Auburn–UAB men's basketball rivalry
- Sport: Men's college basketball
- First meeting: November 26, 1982 Auburn 63, UAB 61
- Latest meeting: December 15, 2018 Auburn 75, UAB 71
- Stadiums: Bartow Arena Beard–Eaves–Memorial Coliseum Legacy Arena Neville Arena

Statistics
- Total meetings: 21
- All-time series: Auburn, 11–10
- Largest victory: UAB, 105–76 (Feb. 25, 1989)
- Longest win streak: Auburn, 6 (1998–present)
- Current win streak: Auburn, 6 (1998–present)

= Auburn–UAB men's basketball rivalry =

American college basketball rivalry

The Auburn–UAB men's basketball rivalry is a men's college basketball rivalry between the Auburn Tigers and the UAB Blazers. Despite its relative youth and a 15-year hiatus from 2000–2014, the rivalry remains one of the fiercest and most competitive in the state of Alabama.

== History ==

=== Formation and early games ===
Auburn University and University of Alabama at Birmingham first played in 1982, just four seasons after the creation of the UAB men's basketball program. The matchup originated as a supplementary event at the Birmingham–Jefferson Civic Center (BJCC) for Auburn fans in Birmingham on the night before the Iron Bowl football game was played at Legion Field, and was initially characterized as a "friendly cage rivalry". However, UAB's quick rise to national prominence led to the Auburn–UAB game gaining significance in its own right. Three of those first five games in the BJCC saw one of the two teams come in ranked in the top 25, and the 1984 game remains the third-largest home crowd in UAB basketball history. The turnout in the early years was sizable; the lowest turnout in the first four matchups was 15,502, all played at Birmingham-Jefferson Coliseum. The 1989 game was the first to be played in Auburn.

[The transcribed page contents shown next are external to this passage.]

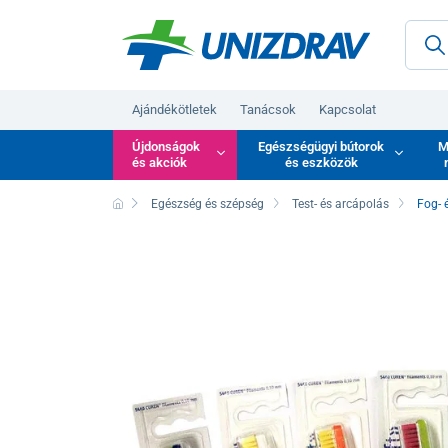
Ajándékötletek
Tanácsok
Kapcsolat
Újdonságok
Egészségügyi bútorok
M
és akciók
és eszközök
Egészség és szépség
Test- és arcápolás
Fog-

Following a one-year break, Auburn and UAB played each other for 12 consecutive seasons. UAB was dominant during this period, winning eight out of ten games from 1989–1997. The 1997 and 1998 editions of the rivalry were played in the Holiday Hardwood Classic at the BJCC as part of a doubleheader with Alabama.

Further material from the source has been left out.